Privacy-preserving range queries allow encrypting data while still enabling queries on ciphertexts if their corresponding plaintexts fall within a requested range. This provides a data owner the possibility to outsource data collections to a cloud service provider without sacrificing privacy nor losing functionality of filtering this data. However, existing methods for range queries either leak additional information (like the ordering of the complete data set) or slow down the search process tremendously by requiring to query each ciphertext in the data collection. We present a novel scheme that only leaks the access pattern while supporting amortized poly-logarithmic search time. Our construction is based on the novel idea of enabling the cloud service provider to compare requested range queries.
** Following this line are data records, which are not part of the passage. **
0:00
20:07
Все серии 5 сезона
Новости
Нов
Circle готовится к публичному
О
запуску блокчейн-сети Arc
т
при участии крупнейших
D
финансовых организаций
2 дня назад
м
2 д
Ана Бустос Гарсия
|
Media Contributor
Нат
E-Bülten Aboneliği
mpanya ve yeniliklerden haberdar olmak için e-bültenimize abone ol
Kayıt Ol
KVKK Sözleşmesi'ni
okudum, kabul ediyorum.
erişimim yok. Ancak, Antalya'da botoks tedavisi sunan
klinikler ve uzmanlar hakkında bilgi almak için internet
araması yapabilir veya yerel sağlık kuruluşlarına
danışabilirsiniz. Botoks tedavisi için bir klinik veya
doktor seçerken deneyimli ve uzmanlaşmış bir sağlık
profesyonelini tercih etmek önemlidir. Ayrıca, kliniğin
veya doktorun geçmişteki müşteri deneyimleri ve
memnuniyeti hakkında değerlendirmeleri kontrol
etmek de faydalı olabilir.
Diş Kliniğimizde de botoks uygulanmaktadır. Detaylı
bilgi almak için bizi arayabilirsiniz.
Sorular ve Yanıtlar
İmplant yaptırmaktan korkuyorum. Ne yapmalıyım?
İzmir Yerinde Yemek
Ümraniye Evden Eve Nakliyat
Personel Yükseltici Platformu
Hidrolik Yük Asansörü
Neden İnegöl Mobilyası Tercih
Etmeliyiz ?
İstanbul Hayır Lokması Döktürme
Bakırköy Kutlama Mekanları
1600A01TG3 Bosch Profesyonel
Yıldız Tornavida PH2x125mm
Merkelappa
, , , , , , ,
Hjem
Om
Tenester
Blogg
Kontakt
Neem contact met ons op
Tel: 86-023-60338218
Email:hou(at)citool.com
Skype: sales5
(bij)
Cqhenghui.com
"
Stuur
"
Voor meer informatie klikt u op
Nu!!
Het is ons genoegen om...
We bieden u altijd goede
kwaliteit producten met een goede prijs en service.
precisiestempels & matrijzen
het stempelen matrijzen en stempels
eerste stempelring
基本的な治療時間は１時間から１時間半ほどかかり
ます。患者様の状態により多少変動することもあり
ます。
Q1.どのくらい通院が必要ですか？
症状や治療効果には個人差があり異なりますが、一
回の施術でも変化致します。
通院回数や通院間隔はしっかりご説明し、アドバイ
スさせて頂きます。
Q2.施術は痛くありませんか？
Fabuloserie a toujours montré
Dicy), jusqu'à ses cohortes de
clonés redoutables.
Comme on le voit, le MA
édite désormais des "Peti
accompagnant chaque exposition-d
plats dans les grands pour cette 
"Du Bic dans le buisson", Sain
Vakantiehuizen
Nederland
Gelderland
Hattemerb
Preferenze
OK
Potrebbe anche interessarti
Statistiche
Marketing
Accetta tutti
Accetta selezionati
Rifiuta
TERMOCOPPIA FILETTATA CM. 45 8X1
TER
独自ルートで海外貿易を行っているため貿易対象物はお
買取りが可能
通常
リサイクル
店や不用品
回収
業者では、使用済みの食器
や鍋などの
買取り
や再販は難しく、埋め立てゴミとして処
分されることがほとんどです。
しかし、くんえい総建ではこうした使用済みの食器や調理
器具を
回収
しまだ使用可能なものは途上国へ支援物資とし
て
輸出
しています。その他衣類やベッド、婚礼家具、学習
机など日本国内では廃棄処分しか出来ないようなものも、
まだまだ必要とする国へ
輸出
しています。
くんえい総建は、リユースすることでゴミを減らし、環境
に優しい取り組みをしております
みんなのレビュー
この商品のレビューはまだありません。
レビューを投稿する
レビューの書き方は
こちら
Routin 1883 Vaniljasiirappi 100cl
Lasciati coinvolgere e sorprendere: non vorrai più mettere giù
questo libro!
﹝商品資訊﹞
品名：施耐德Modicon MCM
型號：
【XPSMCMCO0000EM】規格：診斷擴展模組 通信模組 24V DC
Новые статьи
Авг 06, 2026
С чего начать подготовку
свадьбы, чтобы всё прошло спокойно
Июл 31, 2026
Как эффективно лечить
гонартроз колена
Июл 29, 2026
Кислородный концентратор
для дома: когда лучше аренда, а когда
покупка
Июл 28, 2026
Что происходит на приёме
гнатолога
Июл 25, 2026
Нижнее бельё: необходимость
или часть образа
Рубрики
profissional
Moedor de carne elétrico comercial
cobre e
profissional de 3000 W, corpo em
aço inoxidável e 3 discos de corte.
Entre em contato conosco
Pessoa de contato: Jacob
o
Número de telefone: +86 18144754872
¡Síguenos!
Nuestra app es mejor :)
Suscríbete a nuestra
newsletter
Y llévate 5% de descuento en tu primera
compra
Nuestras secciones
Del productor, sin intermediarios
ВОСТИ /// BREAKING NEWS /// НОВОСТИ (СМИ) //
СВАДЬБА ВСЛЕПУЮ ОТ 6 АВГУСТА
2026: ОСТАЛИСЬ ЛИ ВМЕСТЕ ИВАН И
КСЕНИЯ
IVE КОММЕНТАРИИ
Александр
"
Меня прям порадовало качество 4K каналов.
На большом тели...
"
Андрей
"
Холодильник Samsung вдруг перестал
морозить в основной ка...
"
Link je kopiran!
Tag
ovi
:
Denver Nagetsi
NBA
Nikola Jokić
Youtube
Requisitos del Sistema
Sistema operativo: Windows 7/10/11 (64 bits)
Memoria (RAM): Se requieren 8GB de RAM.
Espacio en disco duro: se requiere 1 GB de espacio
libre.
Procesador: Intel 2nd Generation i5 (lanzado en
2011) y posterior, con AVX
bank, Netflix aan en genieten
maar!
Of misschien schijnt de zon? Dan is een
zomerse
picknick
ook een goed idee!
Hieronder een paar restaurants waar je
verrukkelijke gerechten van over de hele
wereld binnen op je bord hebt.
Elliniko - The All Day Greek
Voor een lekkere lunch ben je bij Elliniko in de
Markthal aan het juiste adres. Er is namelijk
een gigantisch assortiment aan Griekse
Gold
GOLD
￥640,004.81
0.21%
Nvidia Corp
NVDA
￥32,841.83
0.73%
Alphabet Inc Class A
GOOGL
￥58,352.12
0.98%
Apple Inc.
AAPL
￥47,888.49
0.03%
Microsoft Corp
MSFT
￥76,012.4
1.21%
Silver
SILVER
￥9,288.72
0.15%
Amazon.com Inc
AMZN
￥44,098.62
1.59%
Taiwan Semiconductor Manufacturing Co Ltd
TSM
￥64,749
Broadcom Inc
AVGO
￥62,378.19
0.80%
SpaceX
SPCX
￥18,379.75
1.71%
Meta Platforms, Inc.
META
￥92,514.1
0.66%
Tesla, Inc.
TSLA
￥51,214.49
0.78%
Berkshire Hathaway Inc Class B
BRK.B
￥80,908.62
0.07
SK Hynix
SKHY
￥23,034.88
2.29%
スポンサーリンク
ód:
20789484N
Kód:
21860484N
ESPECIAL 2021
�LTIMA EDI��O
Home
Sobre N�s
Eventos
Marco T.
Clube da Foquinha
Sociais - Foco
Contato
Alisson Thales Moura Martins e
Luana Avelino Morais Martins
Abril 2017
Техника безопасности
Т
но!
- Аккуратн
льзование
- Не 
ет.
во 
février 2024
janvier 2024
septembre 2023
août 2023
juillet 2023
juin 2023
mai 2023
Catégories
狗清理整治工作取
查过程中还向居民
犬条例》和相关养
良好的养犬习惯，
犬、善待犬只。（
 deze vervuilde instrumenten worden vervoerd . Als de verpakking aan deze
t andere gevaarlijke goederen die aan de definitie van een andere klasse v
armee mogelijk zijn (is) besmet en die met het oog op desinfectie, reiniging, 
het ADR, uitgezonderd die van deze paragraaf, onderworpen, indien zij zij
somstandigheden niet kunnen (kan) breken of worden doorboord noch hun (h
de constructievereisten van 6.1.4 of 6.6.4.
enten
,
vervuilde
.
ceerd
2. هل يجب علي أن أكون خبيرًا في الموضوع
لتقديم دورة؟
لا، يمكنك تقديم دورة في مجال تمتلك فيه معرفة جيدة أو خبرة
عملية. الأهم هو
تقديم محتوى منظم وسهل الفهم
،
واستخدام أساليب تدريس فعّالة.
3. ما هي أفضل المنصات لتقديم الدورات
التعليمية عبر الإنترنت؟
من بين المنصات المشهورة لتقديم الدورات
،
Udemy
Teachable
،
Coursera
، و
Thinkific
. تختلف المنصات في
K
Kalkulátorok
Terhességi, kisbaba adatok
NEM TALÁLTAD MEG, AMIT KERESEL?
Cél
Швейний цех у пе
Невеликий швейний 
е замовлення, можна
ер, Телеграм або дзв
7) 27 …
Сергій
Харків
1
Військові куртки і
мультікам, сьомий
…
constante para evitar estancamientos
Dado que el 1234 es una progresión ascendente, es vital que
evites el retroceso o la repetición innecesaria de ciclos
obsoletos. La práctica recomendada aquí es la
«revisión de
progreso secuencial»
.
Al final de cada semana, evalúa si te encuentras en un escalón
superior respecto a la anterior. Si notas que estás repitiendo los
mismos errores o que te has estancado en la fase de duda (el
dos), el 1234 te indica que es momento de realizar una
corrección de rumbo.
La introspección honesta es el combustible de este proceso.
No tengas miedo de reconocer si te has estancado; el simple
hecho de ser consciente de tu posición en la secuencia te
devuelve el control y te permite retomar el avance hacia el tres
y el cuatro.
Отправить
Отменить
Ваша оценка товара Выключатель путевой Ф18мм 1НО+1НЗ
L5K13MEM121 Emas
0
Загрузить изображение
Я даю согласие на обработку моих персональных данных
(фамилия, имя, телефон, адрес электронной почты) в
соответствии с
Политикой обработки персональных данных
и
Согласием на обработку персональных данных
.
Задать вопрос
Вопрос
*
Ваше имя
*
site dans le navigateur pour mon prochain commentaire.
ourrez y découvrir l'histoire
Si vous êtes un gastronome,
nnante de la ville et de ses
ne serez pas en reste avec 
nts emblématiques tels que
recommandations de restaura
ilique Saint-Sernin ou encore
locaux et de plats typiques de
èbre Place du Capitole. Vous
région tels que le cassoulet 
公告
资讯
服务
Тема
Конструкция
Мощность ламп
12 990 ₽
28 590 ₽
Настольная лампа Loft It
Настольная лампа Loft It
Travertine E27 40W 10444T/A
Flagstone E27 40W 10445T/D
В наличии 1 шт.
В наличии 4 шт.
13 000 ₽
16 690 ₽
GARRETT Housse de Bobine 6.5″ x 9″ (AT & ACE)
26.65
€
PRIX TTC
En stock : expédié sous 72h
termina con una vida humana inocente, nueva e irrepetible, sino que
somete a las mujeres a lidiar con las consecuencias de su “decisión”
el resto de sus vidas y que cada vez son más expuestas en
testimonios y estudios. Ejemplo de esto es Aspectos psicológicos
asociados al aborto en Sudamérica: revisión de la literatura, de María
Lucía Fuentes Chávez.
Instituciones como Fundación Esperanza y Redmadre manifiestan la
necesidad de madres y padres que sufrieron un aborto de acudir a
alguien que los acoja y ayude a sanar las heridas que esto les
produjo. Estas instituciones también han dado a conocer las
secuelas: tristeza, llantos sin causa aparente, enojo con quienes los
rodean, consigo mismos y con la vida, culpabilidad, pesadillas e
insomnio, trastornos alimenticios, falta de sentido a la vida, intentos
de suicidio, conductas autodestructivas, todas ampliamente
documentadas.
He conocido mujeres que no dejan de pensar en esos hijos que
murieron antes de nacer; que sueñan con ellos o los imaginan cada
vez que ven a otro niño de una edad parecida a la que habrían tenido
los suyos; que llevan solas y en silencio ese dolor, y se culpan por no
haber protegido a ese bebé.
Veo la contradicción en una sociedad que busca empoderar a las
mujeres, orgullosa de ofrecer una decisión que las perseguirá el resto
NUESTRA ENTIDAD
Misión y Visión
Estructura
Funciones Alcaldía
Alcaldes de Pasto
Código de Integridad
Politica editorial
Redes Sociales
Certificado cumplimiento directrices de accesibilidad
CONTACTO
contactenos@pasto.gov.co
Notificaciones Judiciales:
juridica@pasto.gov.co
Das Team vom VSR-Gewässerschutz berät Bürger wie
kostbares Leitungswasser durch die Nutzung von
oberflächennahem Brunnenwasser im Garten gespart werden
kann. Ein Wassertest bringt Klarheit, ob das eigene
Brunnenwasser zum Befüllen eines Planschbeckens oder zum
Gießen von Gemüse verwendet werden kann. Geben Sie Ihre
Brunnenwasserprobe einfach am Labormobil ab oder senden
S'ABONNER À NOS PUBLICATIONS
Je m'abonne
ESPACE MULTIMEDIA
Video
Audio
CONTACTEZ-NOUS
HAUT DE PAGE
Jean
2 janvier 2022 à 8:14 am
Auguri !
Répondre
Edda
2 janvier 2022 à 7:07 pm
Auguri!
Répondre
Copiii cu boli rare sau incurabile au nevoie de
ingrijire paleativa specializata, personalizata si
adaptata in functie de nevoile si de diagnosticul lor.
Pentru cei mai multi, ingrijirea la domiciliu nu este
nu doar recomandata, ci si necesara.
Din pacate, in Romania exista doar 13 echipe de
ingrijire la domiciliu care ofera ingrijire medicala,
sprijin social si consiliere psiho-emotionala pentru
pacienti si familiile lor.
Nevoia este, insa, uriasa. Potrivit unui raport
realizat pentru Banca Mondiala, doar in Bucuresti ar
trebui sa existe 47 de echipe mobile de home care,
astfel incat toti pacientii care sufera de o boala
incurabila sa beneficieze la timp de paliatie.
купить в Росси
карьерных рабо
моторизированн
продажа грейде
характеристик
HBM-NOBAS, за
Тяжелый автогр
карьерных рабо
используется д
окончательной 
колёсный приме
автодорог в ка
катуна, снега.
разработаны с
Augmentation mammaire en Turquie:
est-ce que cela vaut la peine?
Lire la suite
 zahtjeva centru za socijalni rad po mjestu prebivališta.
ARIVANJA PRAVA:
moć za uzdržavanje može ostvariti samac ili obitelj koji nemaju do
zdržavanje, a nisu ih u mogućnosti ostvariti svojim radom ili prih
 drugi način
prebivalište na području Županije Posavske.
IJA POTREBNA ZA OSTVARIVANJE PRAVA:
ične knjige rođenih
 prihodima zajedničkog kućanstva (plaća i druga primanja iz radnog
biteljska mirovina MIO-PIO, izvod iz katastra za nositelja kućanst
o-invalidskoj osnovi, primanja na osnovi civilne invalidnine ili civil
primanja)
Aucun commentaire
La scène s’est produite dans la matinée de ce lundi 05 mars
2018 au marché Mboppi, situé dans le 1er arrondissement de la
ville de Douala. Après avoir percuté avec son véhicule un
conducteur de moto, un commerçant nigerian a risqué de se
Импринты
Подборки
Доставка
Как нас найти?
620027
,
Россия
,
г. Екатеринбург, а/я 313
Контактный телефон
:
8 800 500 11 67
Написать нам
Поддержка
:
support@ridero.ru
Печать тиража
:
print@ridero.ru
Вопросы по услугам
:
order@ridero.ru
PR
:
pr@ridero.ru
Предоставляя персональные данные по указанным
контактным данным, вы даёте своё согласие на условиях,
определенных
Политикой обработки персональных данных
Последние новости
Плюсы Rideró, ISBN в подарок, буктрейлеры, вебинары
By doing so, the cloud service provider can use the access pattern to speed-up search time for range queries in the future. On the one hand, values that have fallen within a queried range, are stored in an interactively built index for future requests. On the other hand, values that have not been queried do not leak any information to the cloud service provider and stay perfectly secure. In order to show its practicability we have implemented our scheme and give a detailed runtime evaluation.